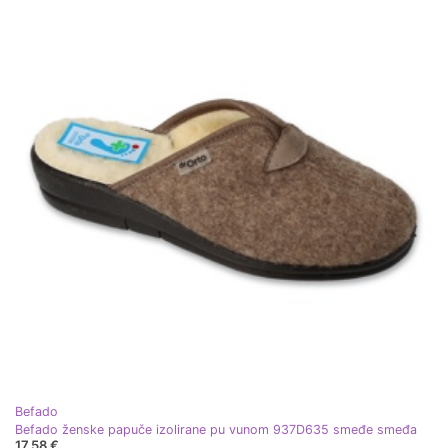
Befado
Befado ženske papuče izolirane pu vunom 937D635 smeđe smeđa
17,58 €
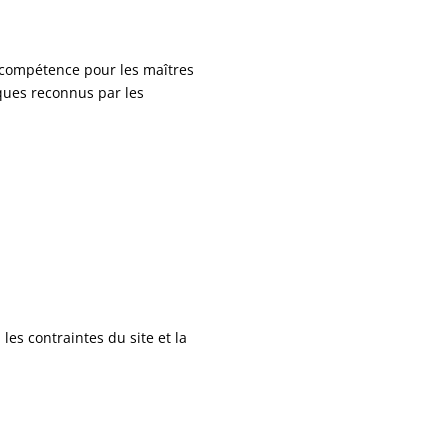
 compétence pour les maîtres
iques reconnus par les
les contraintes du site et la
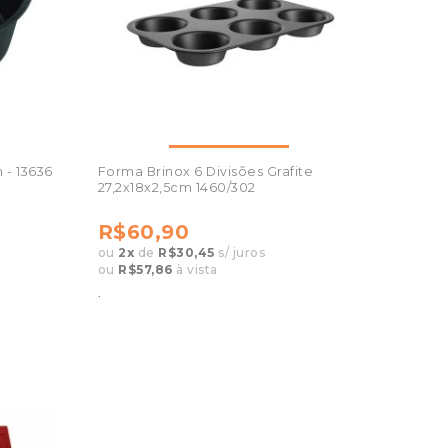
 - 13636
Forma Brinox 6 Divisões Grafite
27,2x18x2,5cm 1460/302
R$60,90
ou
2
x
de
R$30,45
s/ juros
ou
R$57,86
à vista
.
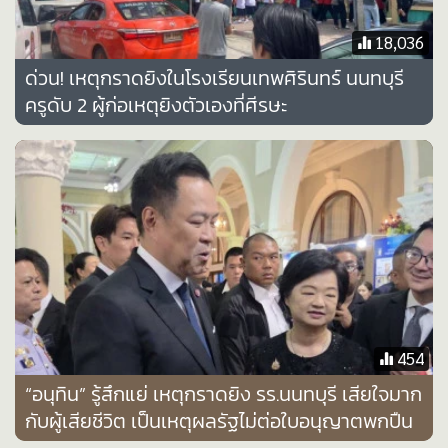
•
Good health & Well-being
•
Green Innovation & SD
18,036
•
Management & HR
ด่วน! เหตุกราดยิงในโรงเรียนเทพศิรินทร์ นนทบุรี
•
MGR Live
ครูดับ 2 ผู้ก่อเหตุยิงตัวเองที่ศีรษะ
•
Infographic
•
การเมือง
•
ท่องเที่ยว
•
กีฬา
•
ต่างประเทศ
•
Special Scoop
•
เศรษฐกิจ-ธุรกิจ
•
จีน
454
•
ชุมชน-คุณภาพชีวิต
“อนุทิน” รู้สึกแย่ เหตุกราดยิง รร.นนทบุรี เสียใจมาก
•
อาชญากรรม
กับผู้เสียชีวิต เป็นเหตุผลรัฐไม่ต่อใบอนุญาตพกปืน
•
Motoring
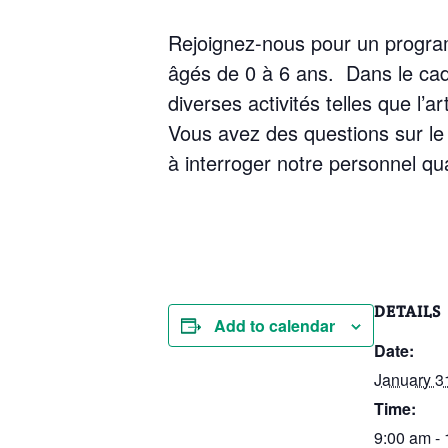
Rejoignez-nous pour un program 
âgés de 0 à 6 ans. Dans le cad
diverses activités telles que l’ar
Vous avez des questions sur le
à interroger notre personnel qua
DETAILS
Add to calendar
Date:
January 3
Time:
9:00 am -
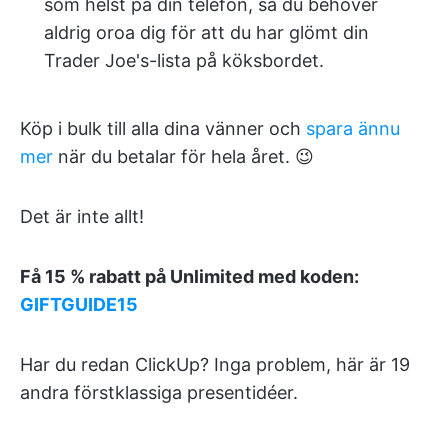
som helst på din telefon, så du behöver
aldrig oroa dig för att du har glömt din
Trader Joe's-lista på köksbordet.
Köp i bulk till alla dina vänner och
spara ännu
mer
när du betalar för hela året. 😉
Det är inte allt!
Få 15 % rabatt på Unlimited med koden:
GIFTGUIDE15
Har du redan ClickUp? Inga problem, här är 19
andra förstklassiga presentidéer.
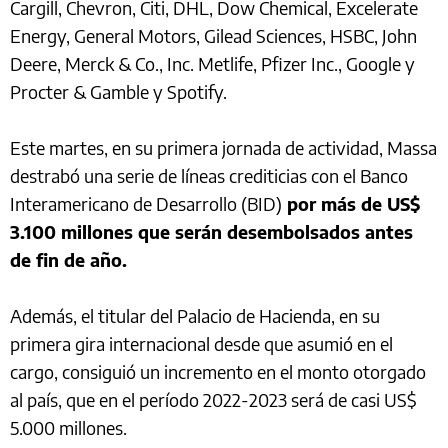
Cargill, Chevron, Citi, DHL, Dow Chemical, Excelerate
Energy, General Motors, Gilead Sciences, HSBC, John
Deere, Merck & Co., Inc. Metlife, Pfizer Inc., Google y
Procter & Gamble y Spotify.
Este martes, en su primera jornada de actividad, Massa
destrabó una serie de líneas crediticias con el Banco
Interamericano de Desarrollo (BID)
por más de US$
3.100 millones que serán desembolsados antes
de fin de año.
Además, el titular del Palacio de Hacienda, en su
primera gira internacional desde que asumió en el
cargo, consiguió un incremento en el monto otorgado
al país, que en el período 2022-2023 será de casi US$
5.000 millones.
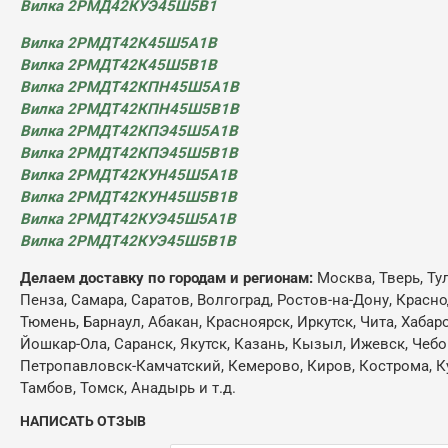
Вилка 2РМД42КУЭ45Ш5В1
Вилка 2РМДТ42К45Ш5А1В
Вилка 2РМДТ42К45Ш5В1В
Вилка 2РМДТ42КПН45Ш5А1В
Вилка 2РМДТ42КПН45Ш5В1В
Вилка 2РМДТ42КПЭ45Ш5А1В
Вилка 2РМДТ42КПЭ45Ш5В1В
Вилка 2РМДТ42КУН45Ш5А1В
Вилка 2РМДТ42КУН45Ш5В1В
Вилка 2РМДТ42КУЭ45Ш5А1В
Вилка 2РМДТ42КУЭ45Ш5В1В
Делаем доставку по городам и регионам:
Москва, Тверь, Ту
Пенза, Самара, Саратов, Волгоград, Ростов-на-Дону, Красн
Тюмень, Барнаул, Абакан, Красноярск, Иркутск, Чита, Хабар
Йошкар-Ола, Саранск, Якутск, Казань, Кызыл, Ижевск, Чебо
Петропавловск-Камчатский, Кемерово, Киров, Кострома, Кур
Тамбов, Томск, Анадырь и т.д.
НАПИСАТЬ ОТЗЫВ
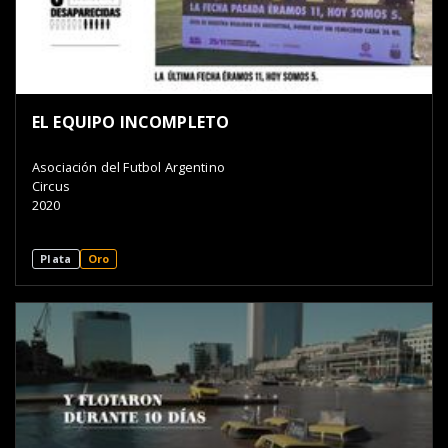
EL EQUIPO INCOMPLETO
Asociación del Futbol Argentino
Circus
2020
Plata
Oro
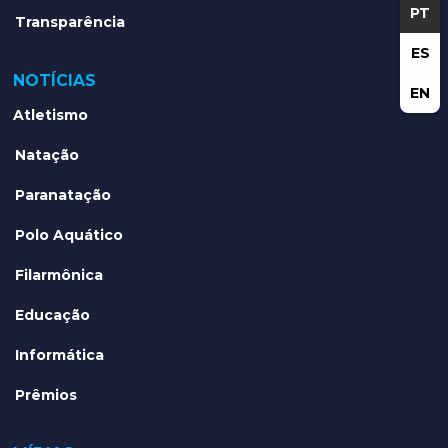
PT
Transparência
ES
NOTÍCIAS
EN
Atletismo
Natação
Paranatação
Polo Aquático
Filarmônica
Educação
Informática
Prêmios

_DIRECTIONS FOR THIS TASK_
Make a word-for-word copy of the records above, excluding all pictures.

_EXERCISE SOLUTION_
Befado
Befado ženske papuče izolirane pu vunom 937D635 smeđe smeđa
17,58 €
 compétence pour les maîtres
iques reconnus par les
les contraintes du site et la
 - 13636
Forma Brinox 6 Divisões Grafite
27,2x18x2,5cm 1460/302
R$60,90
ou
2
x
de
R$30,45
s/ juros
ou
R$57,86
à vista
.
•
Good health & Well-being
•
Green Innovation & SD
18,036
•
Management & HR
ด่วน! เหตุกราดยิงในโรงเรียนเทพศิรินทร์ นนทบุรี
•
MGR Live
ครูดับ 2 ผู้ก่อเหตุยิงตัวเองที่ศีรษะ
•
Infographic
•
การเมือง
•
ท่องเที่ยว
•
กีฬา
•
ต่างประเทศ
•
Special Scoop
•
เศรษฐกิจ-ธุรกิจ
•
จีน
454
•
ชุมชน-คุณภาพชีวิต
“อนุทิน” รู้สึกแย่ เหตุกราดยิง รร.นนทบุรี เสียใจมาก
•
อาชญากรรม
กับผู้เสียชีวิต เป็นเหตุผลรัฐไม่ต่อใบอนุญาตพกปืน
•
Motoring
Rejoignez-nous pour un program 
âgés de 0 à 6 ans. Dans le cad
diverses activités telles que l’ar
Vous avez des questions sur le
à interroger notre personnel qua
DETAILS
Add to calendar
Date:
January 3
Time:
9:00 am -
som helst på din telefon, så du behöver
aldrig oroa dig för att du har glömt din
Trader Joe's-lista på köksbordet.
Köp i bulk till alla dina vänner och
spara ännu
mer
när du betalar för hela året. 😉
Det är inte allt!
Få 15 % rabatt på Unlimited med koden:
GIFTGUIDE15
Har du redan ClickUp? Inga problem, här är 19
andra förstklassiga presentidéer.
Cargill, Chevron, Citi, DHL, Dow Chemical, Excelerate
Energy, General Motors, Gilead Sciences, HSBC, John
Deere, Merck & Co., Inc. Metlife, Pfizer Inc., Google y
Procter & Gamble y Spotify.
Este martes, en su primera jornada de actividad, Massa
destrabó una serie de líneas crediticias con el Banco
Interamericano de Desarrollo (BID)
por más de US$
3.100 millones que serán desembolsados antes
de fin de año.
Además, el titular del Palacio de Hacienda, en su
primera gira internacional desde que asumió en el
cargo, consiguió un incremento en el monto otorgado
al país, que en el período 2022-2023 será de casi US$
5.000 millones.
Вилка 2РМД42КУЭ45Ш5В1
Вилка 2РМДТ42К45Ш5А1В
Вилка 2РМДТ42К45Ш5В1В
Вилка 2РМДТ42КПН45Ш5А1В
Вилка 2РМДТ42КПН45Ш5В1В
Вилка 2РМДТ42КПЭ45Ш5А1В
Вилка 2РМДТ42КПЭ45Ш5В1В
Вилка 2РМДТ42КУН45Ш5А1В
Вилка 2РМДТ42КУН45Ш5В1В
Вилка 2РМДТ42КУЭ45Ш5А1В
Вилка 2РМДТ42КУЭ45Ш5В1В
Делаем доставку по городам и регионам:
Москва, Тверь, Ту
Пенза, Самара, Саратов, Волгоград, Ростов-на-Дону, Красн
Тюмень, Барнаул, Абакан, Красноярск, Иркутск, Чита, Хабар
Йошкар-Ола, Саранск, Якутск, Казань, Кызыл, Ижевск, Чебо
Петропавловск-Камчатский, Кемерово, Киров, Кострома, Кур
Тамбов, Томск, Анадырь и т.д.
НАПИСАТЬ ОТЗЫВ
EL EQUIPO INCOMPLETO
Asociación del Futbol Argentino
Circus
2020
Plata
Oro
PT
Transparência
ES
NOTÍCIAS
EN
Atletismo
Natação
Paranatação
Polo Aquático
Filarmônica
Educação
Informática
Prêmios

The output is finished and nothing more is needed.